Deputy Governor of North Carolina Acting
- In office 1706–1708
- Preceded by: Thomas Cary
- Succeeded by: Thomas Cary

Personal details
- Born: 1653 Farham (present day Rappahannock County), Virginia
- Died: 1713 Henrico County, Virginia
- Spouse(s): Mary Ann Burton (m. 1684) Catalina Atwood (m. 1705)
- Children: 6
- Occupation: Lawyer

= William Glover (North Carolina politician) =

 William Glover (1653–1713) was the Acting Deputy Governor of North Carolina from 1706 to 1708.

== Biography ==
William Glover was born in Farham (in modern Rappahannock, Virginia) in or around 1653. His father was Richard Glover and his mother Mary Maria (Broeck) Booker.

Glover practiced law for many years before entering government work, where he served as a clerk of court and as secretary to the Crown. Between 1700 and 1712 he was part of the Executive Council, serving either as a member or as chairman. During this time at the council, certain people became hostile towards him.

Between 1706 and 1707, while Thomas Cary was in South Carolina, Glover governed North Carolina in his place. In October of that year, John Porter, who was responsible for formally dismissing Thomas Cary, elected new members of the council. Glover who had been acting as governor, was formally elected to the position. However Cary and Glover were never able to resolve their problems.
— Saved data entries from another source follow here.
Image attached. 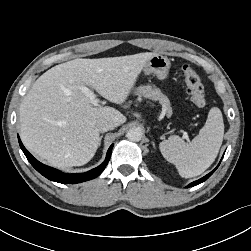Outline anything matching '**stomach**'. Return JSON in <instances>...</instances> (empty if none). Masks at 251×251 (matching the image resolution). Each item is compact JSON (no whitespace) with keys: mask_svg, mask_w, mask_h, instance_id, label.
Returning a JSON list of instances; mask_svg holds the SVG:
<instances>
[{"mask_svg":"<svg viewBox=\"0 0 251 251\" xmlns=\"http://www.w3.org/2000/svg\"><path fill=\"white\" fill-rule=\"evenodd\" d=\"M170 67L171 63L167 57L156 54L147 61L143 71L146 75L154 73L158 79L164 80L168 77Z\"/></svg>","mask_w":251,"mask_h":251,"instance_id":"0dacf381","label":"stomach"}]
</instances>
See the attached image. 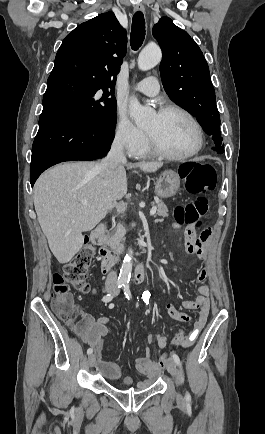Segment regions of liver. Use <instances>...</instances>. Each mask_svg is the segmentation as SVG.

Glover believed that Quakers should not be able to hold office, so he advocated for the swearing of an oath for every government position. This prevented Quakers from taking up any government position because their religion prevented them from swearing oaths.

However, in the summer of 1708, Porter called a meeting of councilors, both those who held that job at the time & those who had done it before, and declared the election of Glover as illegal. Porter decided to support Cary after Glover attempted to prevent Quakers from attaining public office. This resulted in Cary/Glover both trying to occupy governmental power, causing turmoil in North Carolina. In October 1708, they tried to resolve their conflict in the assembly. However, Cary's supporters controlled the assembly and elected Cary as governor. Glover then moved to Virginia alleging that Cary wanted to kill him.

Glover served as a trustee between 1711 and 1712 under Governor Edward Hyde, who supported Cary. Taking advantage of continuing tensions among Anglicans (supported by Glover) & dissidents (supported by Cary), Cary's Rebellion against Glover was waged. He died in 1713 at the age of 60.

== Personal life ==
Glover married Mary Ann Burton on 22 October 1684 in Farham, Virginia. They had 5 children: Dorothy, Thomas, Charlesworth, Joseph and William Glover. He later remarried to Catherine Atwood on 7 October 1705 in Virginia, with whom he had one daughter, Elizabeth Glover.